Now only integer add reductions are allowed, all other operations (including floats) are rejected.

dmgreen added inline comments.Jul 2 2020, 12:42 AM
llvm/lib/Target/ARM/ARMTargetTransformInfo.cpp
1427

I took a look at the reduction code in ARMLowOverheadLoops. The vectorizer can create add reductions in a number of places and in a number of ways (it can have multiple reductions, multiple reduction steps, look through phi's and selects and even change the type to a smaller bitwidth). I don't think the backend pass can handle all of them yet.

Considering how expensive reverting can be in comparison, what do you think of just disabling all reductions for the time being and re-enabling them once we know that things are working well enough? Maybe add a FIXME for it? I would expect D75069 to handle integer reduction in most cases eventually from the vectorizer directly and we can probably do something similar for other reduction types.

samparker added inline comments.Jul 2 2020, 1:12 AM
llvm/lib/Target/ARM/ARMTargetTransformInfo.cpp
1427

In my testing, I couldn't get the vectorizer to produce a tail-folded loops with multiple reductions, so I don't think we have to worry about that at the moment. My basic example also didn't even vectorize a FP reduction loop. I think disabling all reductions would be too conservative now, we should have done it from the beginning but, that now we actually can handle something, I think we should try to have this cost function align with LowOverheadLoops implementation.

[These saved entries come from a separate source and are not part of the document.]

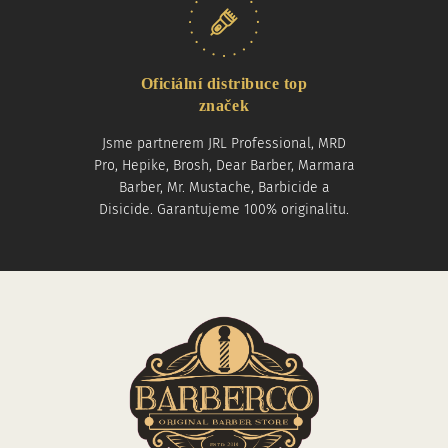
Oficiální distribuce top
značek
Jsme partnerem JRL Professional, MRD
Pro, Hepike, Brosh, Dear Barber, Marmara
Barber, Mr. Mustache, Barbicide a
Disicide. Garantujeme 100% originalitu.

SjoerdMeijer marked an inline comment as done.Jul 2 2020, 1:18 AM
SjoerdMeijer added inline comments.
llvm/lib/Target/ARM/ARMTargetTransformInfo.cpp
1427

If we really don't want tail-folding, I think that should be controlled in other way than restricting this hook to do nothing. We have option -prefer-predicate-over-epilog, and that should do that for now. If source-code modifications and more fine grained control is possible, we even have a pragma.

Like Sam said, I would like to start with integer add reduction, so that we are also testing that part in the back-end.

SjoerdMeijer marked an inline comment as done.Jul 2 2020, 1:25 AM
SjoerdMeijer added inline comments.
llvm/lib/Target/ARM/ARMTargetTransformInfo.cpp
1427

I accidentally hit Submit too soon, but wanted to add a bit more nuance to my previous comment: "this hook to do nothing" -> "this hook to do almost nothing".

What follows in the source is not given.